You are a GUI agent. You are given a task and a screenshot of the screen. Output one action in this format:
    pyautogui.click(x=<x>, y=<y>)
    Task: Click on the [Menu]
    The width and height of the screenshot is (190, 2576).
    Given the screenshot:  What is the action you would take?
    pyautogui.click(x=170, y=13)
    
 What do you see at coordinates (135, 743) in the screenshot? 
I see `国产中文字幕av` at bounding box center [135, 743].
---
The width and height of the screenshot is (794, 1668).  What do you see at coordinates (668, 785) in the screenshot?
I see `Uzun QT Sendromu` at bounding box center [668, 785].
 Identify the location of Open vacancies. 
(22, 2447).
==
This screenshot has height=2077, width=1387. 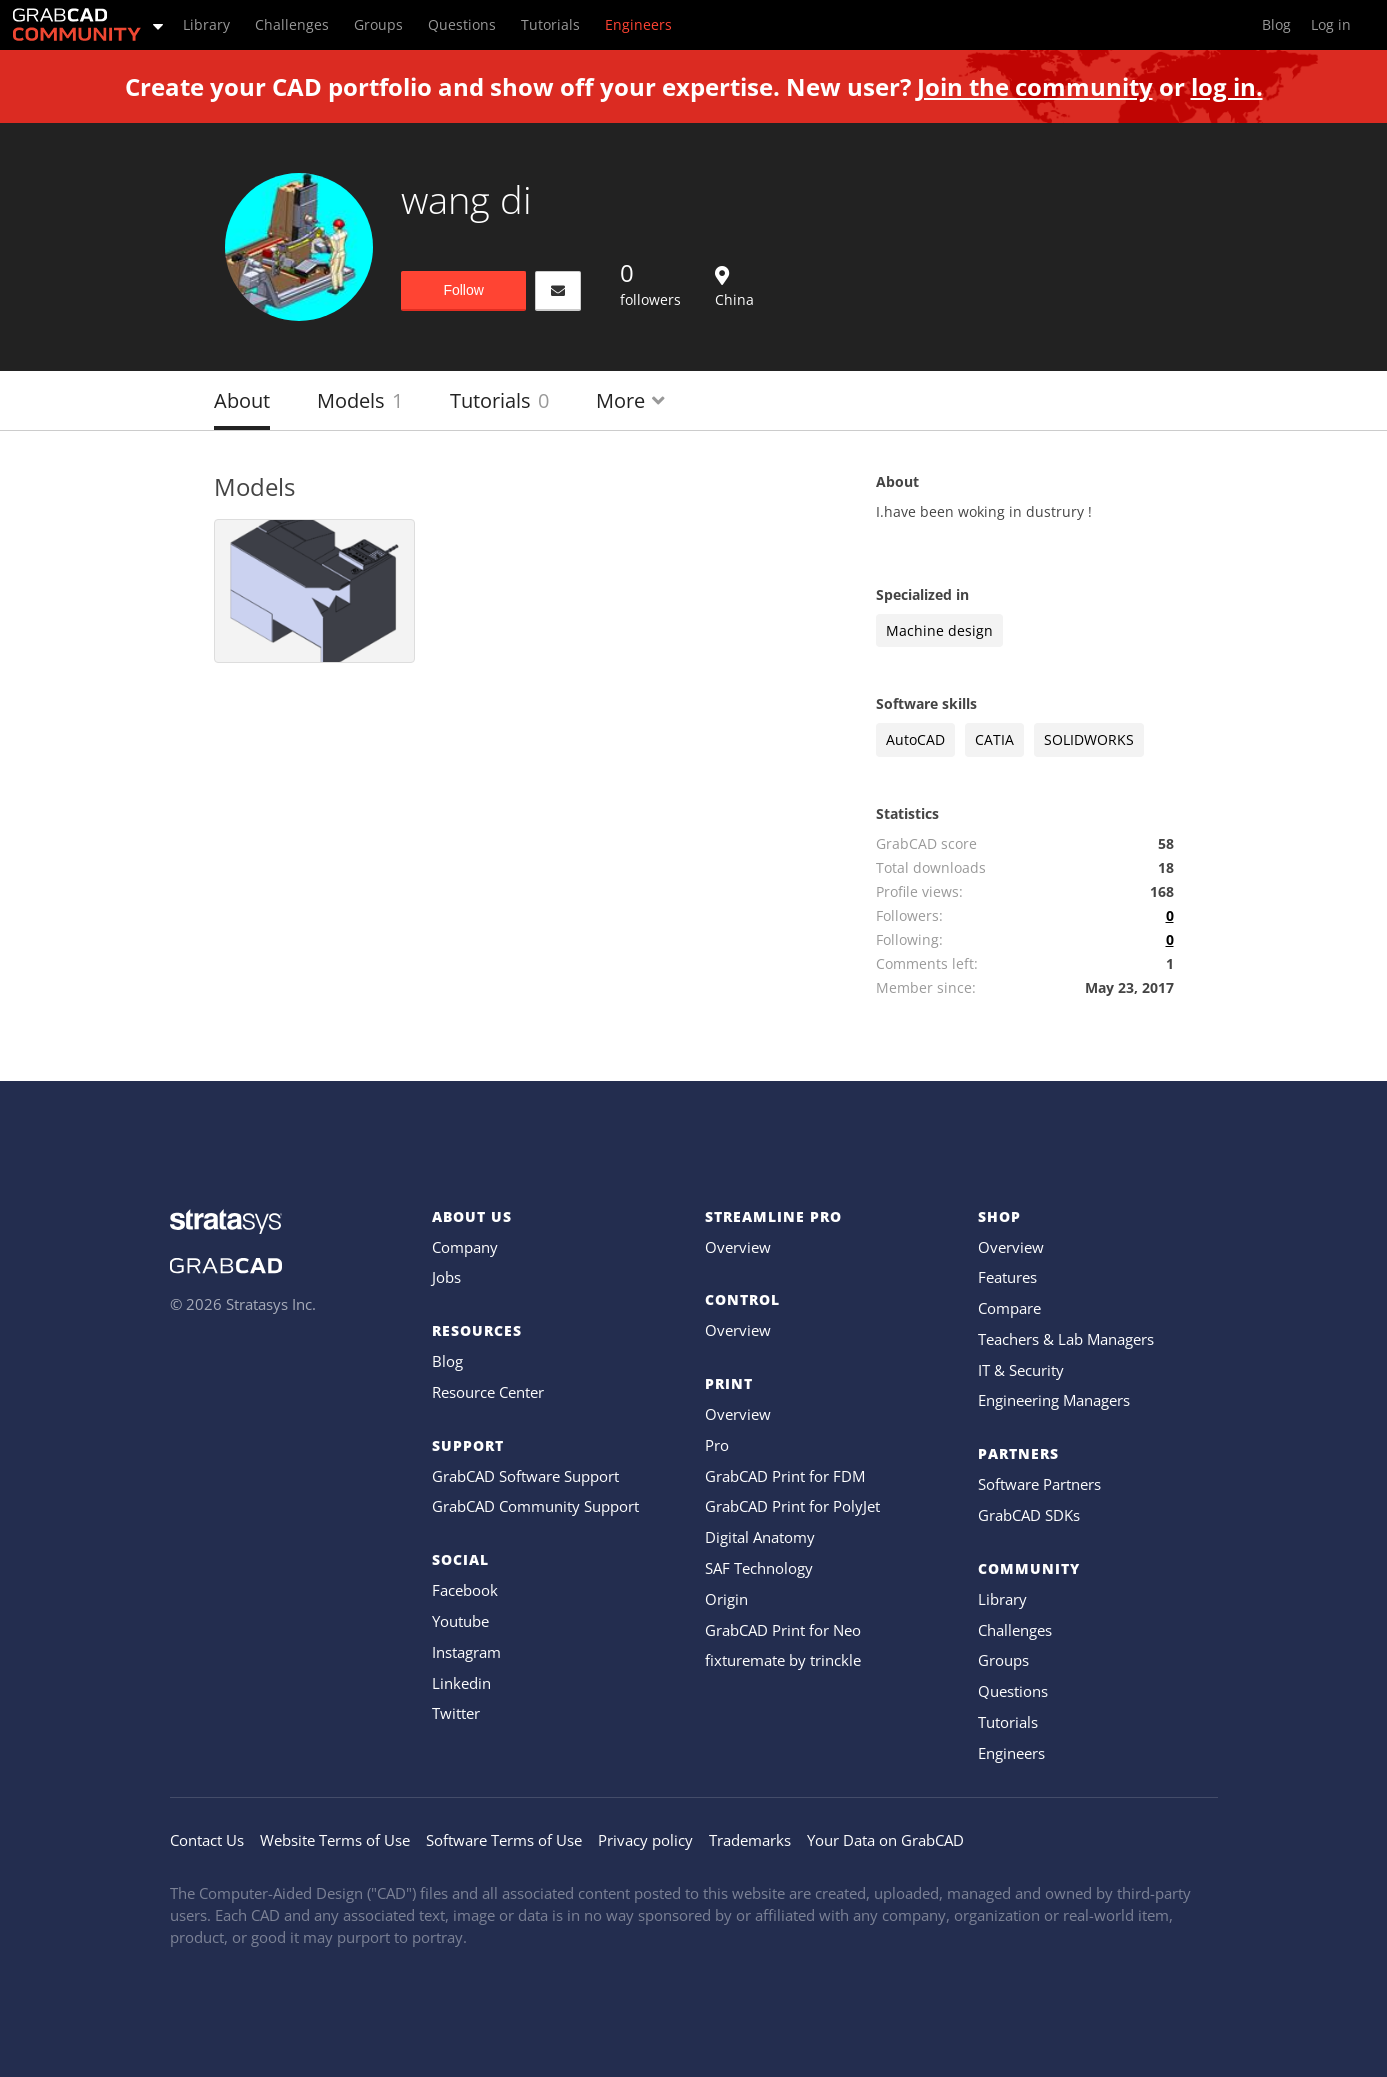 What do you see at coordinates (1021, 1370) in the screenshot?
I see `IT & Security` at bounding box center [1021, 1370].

** What is being asked **
Everything from the line containing "You are a GUI" through the line containing "The width and height of the screenshot is (190, 2576)." in the material above should be retyped exactly, both ends included, and nothing more.

** Answer to this exercise **
You are a GUI agent. You are given a task and a screenshot of the screen. Output one action in this format:
    pyautogui.click(x=<x>, y=<y>)
    Task: Click on the [Menu]
    The width and height of the screenshot is (190, 2576).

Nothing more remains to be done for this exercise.